- **Activity**
Which lines of the entries below include "price"? List them all.

BEGIN

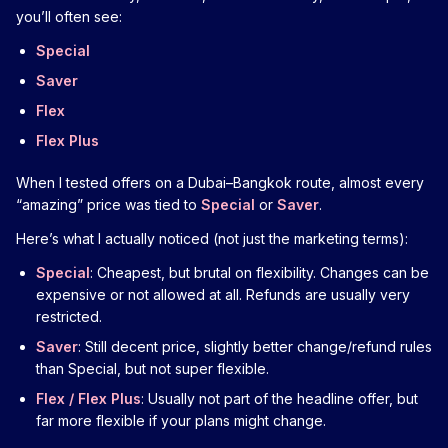
you’ll often see:
Special
Saver
Flex
Flex Plus
When I tested offers on a Dubai–Bangkok route, almost every
“amazing” price was tied to
Special
or
Saver
.
Here’s what I actually noticed (not just the marketing terms):
Special
: Cheapest, but brutal on flexibility. Changes can be
expensive or not allowed at all. Refunds are usually very
restricted.
Saver
: Still decent price, slightly better change/refund rules
than Special, but not super flexible.
Flex / Flex Plus
: Usually not part of the headline offer, but
far more flexible if your plans might change.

END

- **Response to the exercise**
“amazing” price was tied to
: Still decent price, slightly better change/refund rules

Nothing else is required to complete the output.